En 1908, paraissait un ouvrage dans la bibliothèque de critique religieuse aux éditions Émile Nourry, un petit ouvrage intitulé « Les fiches pontificales de Monseigneur Montagnini. Dépêches, réponses et notes historiques » L'auteur désigné était Mgr Carlo Montagnini di Mirabella.

    Ce n'était bien sûr pas lui qui avait fait réaliser l'opuscule. L'auteur du ci-dessous avant propos ne s'est pas présenté.

AVANT-PROPOS


"Tous les délateurs ne sont pas. au Grand-Orient "
L'Abbé Hemmer,
Réflexions sur la situation de l'Église de France au début du XX° siècle (
 La Quinzaine, 1er juin 1905 p. 311.)


    Le 3o juillet 1904, M. Delcassé,. ministre des Affaires étrangères-, déclarait par lettre au nonce du Pape en France Mgr Lorenzelli, que le chargé d'affaire de France près du Vatican avait ce jour même signifié au cardinal Secrétaire d'Etat que le gouvernement de la République avait décidé de mettre fin à des relations officielles qui, par la volonté du Saint-Siège, se trouvaient être sans objet. Il disait en outre que le gouvernement de la République considérait comme terminée la mission du Nonce. Définitivement congédié, M Benetto Lorenzelli dût immédiatement quitter Paris en même temps que le Chargé d'affaires de de France, M. Robert de Courcel, s'éloignait de Rome et rentrait au quai d'Orsay. Transmise dans la forme, cette rupture effective était la dénonciation officielle du Concordat et l'annonce de la Séparation prochaine et inévitable.

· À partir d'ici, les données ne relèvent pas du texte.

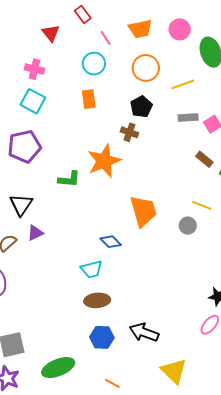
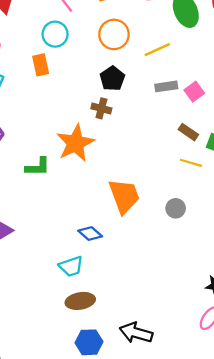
orange rectangle: (89, 99) -> (41, 65), moved
yellow line: (202, 205) -> (191, 163), moved

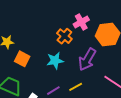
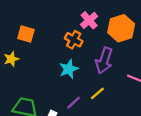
orange square: (22, 59) -> (26, 34), moved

    Pour conjurer les effets du coup terrible qui venait de lui être porté, la diplomatie pontificale usa de stratagème. Le dernier des nonces apostoliques en France, dernier sous tous les rapports, au point de vue moral comme dans l'ordre chronologique, était à peine arrivé à Rome que M. Merry del Val, Secrétaire d'Etat du pape Pie X, télégraphiait le 3 août 1904 à M. Montagnini, monsignor italien qui avait servi d'auditeur à l'ex-­nonce, son maintien à Paris " soit pour la garde des archives de la Nonciature, soit pour tout ce dont aura besoin le Saint-Siège" . Il l'informait par la même dépêche qu'il recevrait une allocation personnelle de mille francs par mois à prélever sur la caisse du denier de Saint-Pierre. Le Secrétaire d'Etat contrevenait intentionnellement aux règles du droit international qui établissent qu' en cas de rupture les archives diplomatiques sont confiées à une puissance étrangère reconnue, autorisée et responsable ; il pensait abriter sous des pièces marquées par l'exterritorialité  l'individu désigné pour toutes ses besognes, et faire descendre sur un particulier, beaucoup plus gardé que gardien, le privilège de l'immunité.

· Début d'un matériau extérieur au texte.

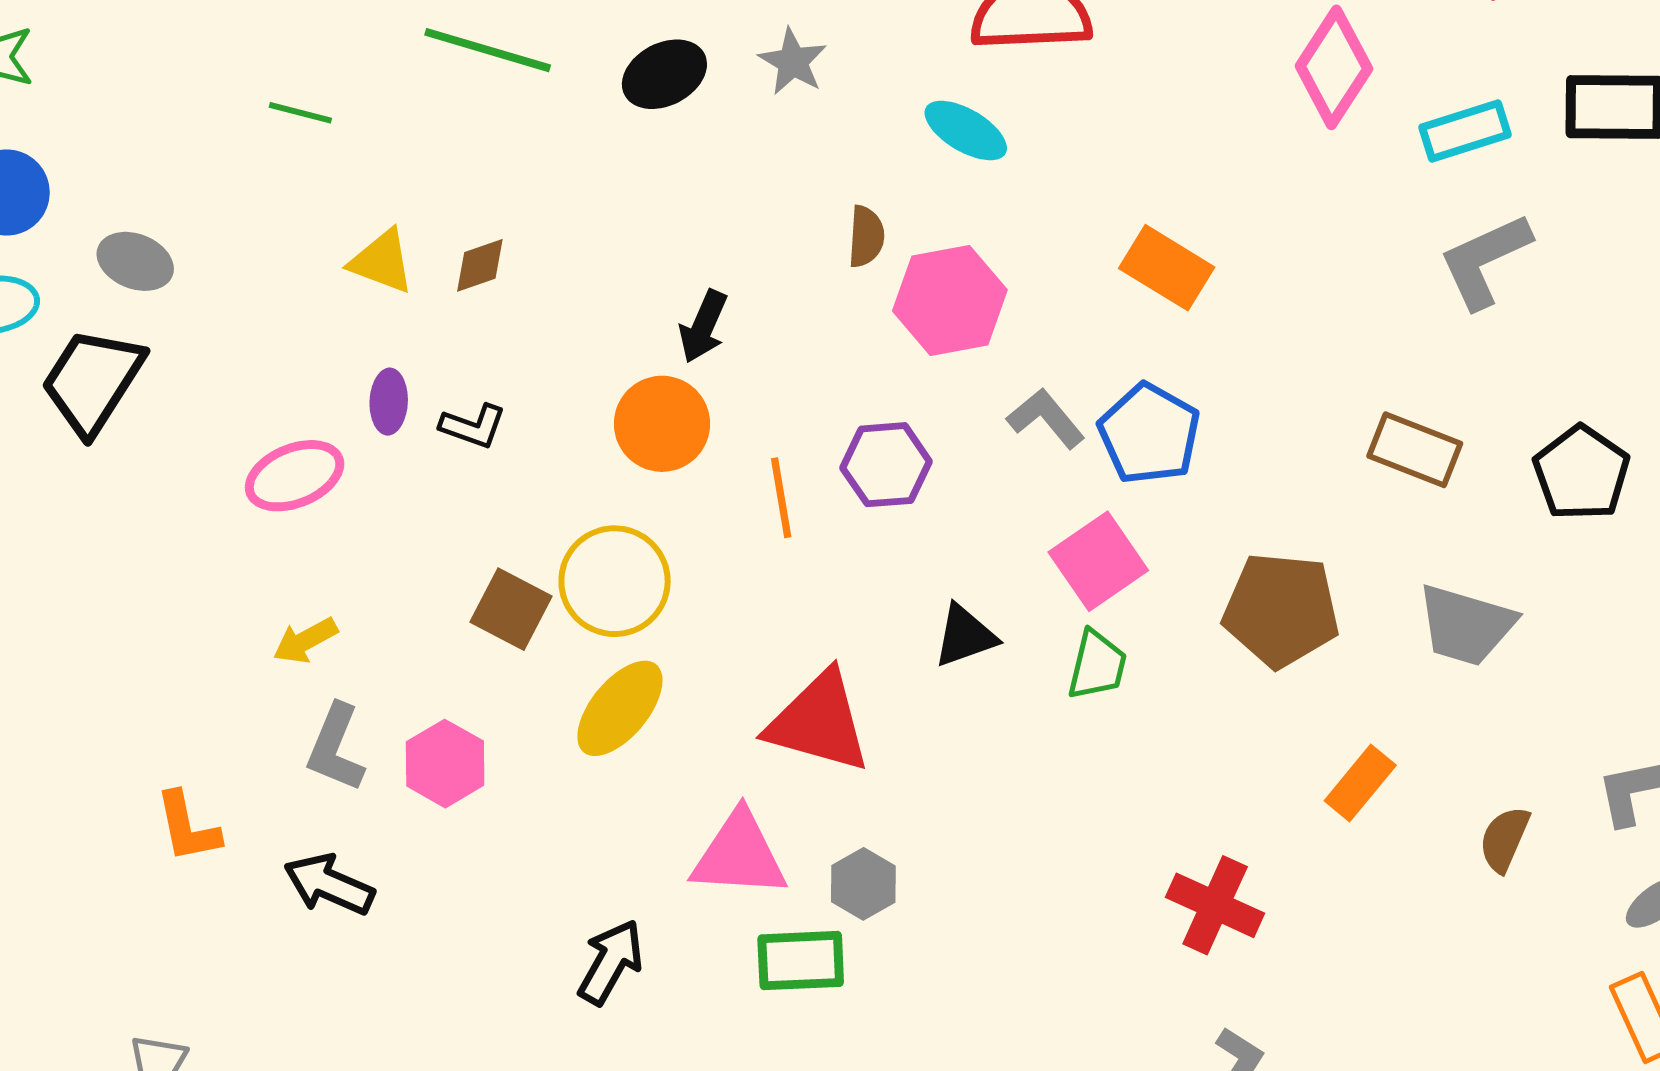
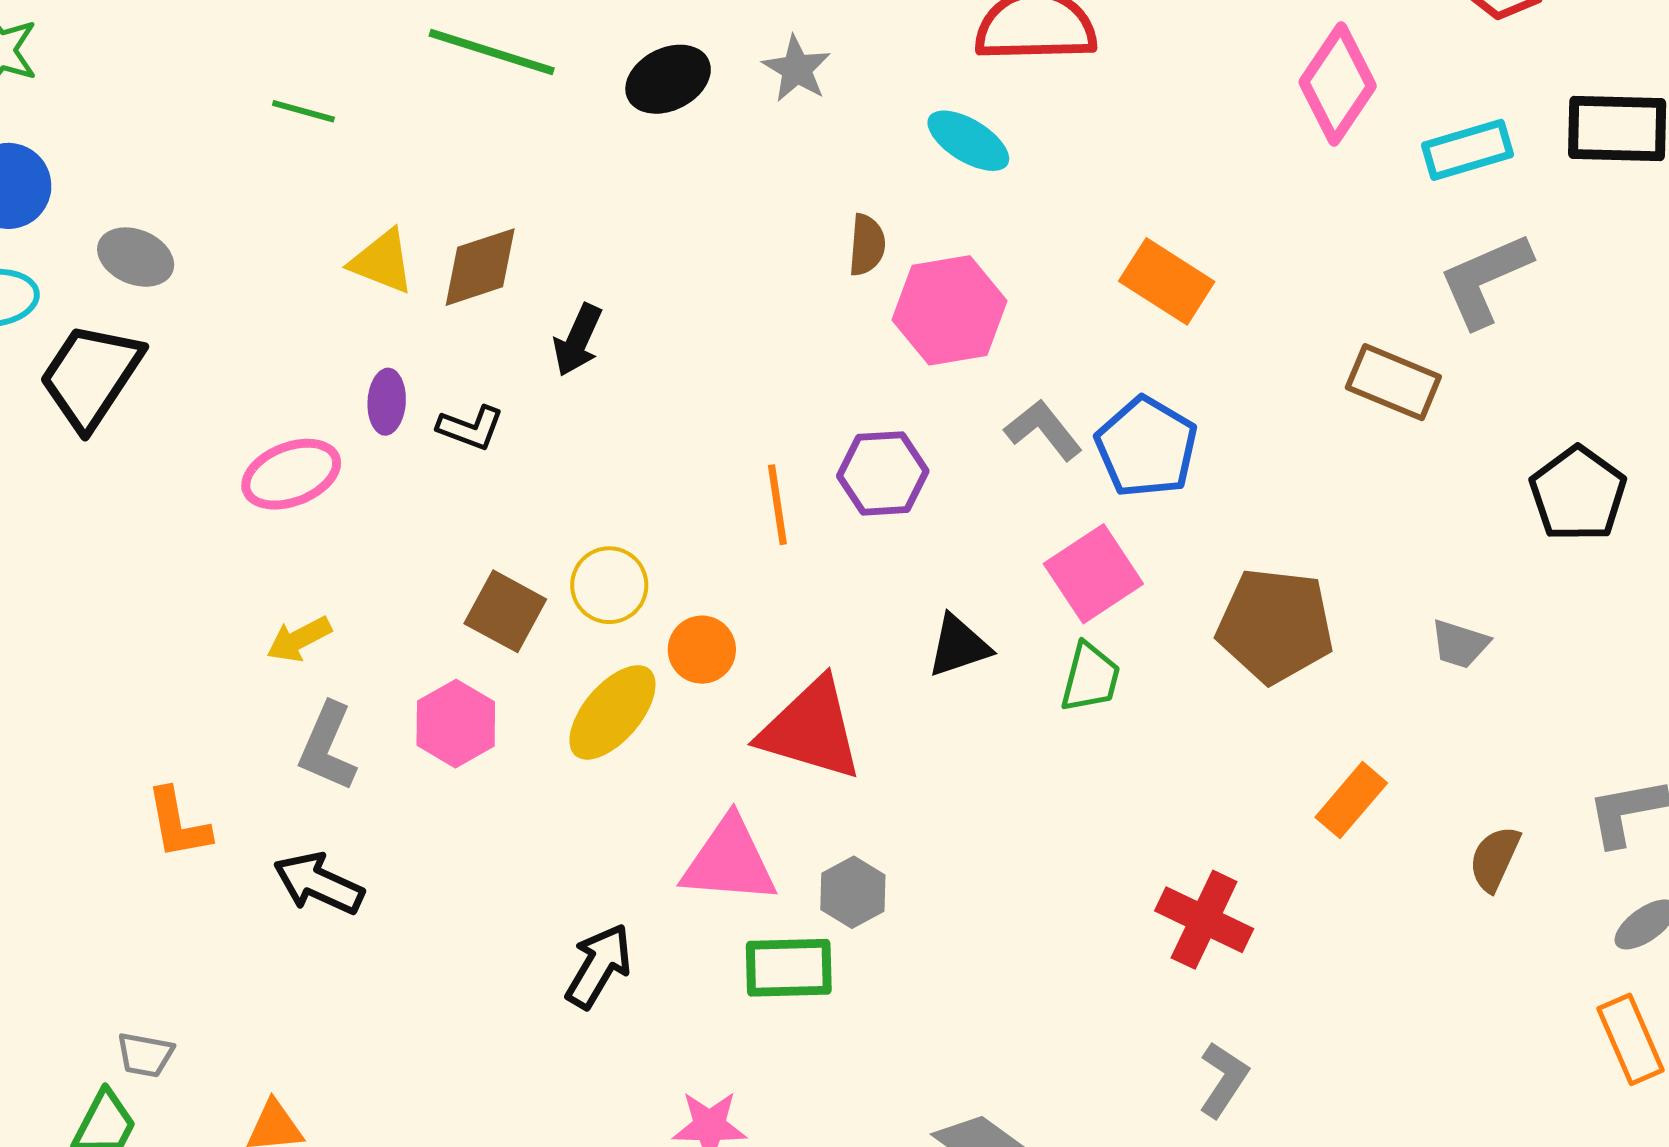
brown diamond: (480, 265) -> (480, 267), size x1.5
black arrow: (703, 326) -> (578, 340), moved
orange circle: (662, 424) -> (702, 650), moved, size x0.7
brown rectangle: (1415, 450) -> (1393, 382), moved
yellow circle: (615, 581) -> (609, 585), size x0.7
gray trapezoid: (1466, 625) -> (1460, 644), size x0.6
pink hexagon: (445, 764) -> (456, 724), moved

    Mais l'acte de M. Merry del Val, s'il était ainsi dépourvu de finesse, ne manquait pas d'être singulièrement audacieux, Il conférait en effet, dans une période pleine de dangers pour la cour romaine, à un étranger en France une investiture générale "pour tout ce dont aura besoin le Saint-Siège", dont, autrefois et à toutes les époques, les nonces eux-mêmes, ambassadeurs accrédités, n'avaient jamais joui. En rappelant a M. Lorenzelli qu'il n'avait pas à traiter directement avec des citoyens français, M. Combes tenait le langage de Casimir Périer, au nonce Ferrata et d'Émile Ollivier lui-­même au nonce prince Flavio Chigi. Des canonistes , romains et non des moins fanatiques partageaient la doctrine concordataire française et enseignaient ­qu'elle était même la doctrine du Vatican. M. Battandier ne cacha pas son sentiment; il déclara nettement "qu'en vertu de conventions tontes spéciales, le nonce pontifical représente bien le Pape auprès du gouvernement, mais non le Pape auprès des fidèles... Le nonce, en France, ne répond pas au concept complet que nous en donne Pie VI, et est une exception à la règle générale. " (Annuaire pontifical pour 1899, p. 473). M. Merry del Val, ce grand ministre, avait jugé que le moment était venu pour révéler à la France ce que c'est qu'un nonce, pour mettre dans tout son jour et l'épanouissement entier de sa splendeur le concept complet d'un diplomate suivant la formule de Pie VI !... Et nous avons alors vu M. Montagnini agent électoral, marchand de décorations pontificales, surveillant des évêques et des curés, draineur de l'argent français, espion et délateur, nonce in partibus complet!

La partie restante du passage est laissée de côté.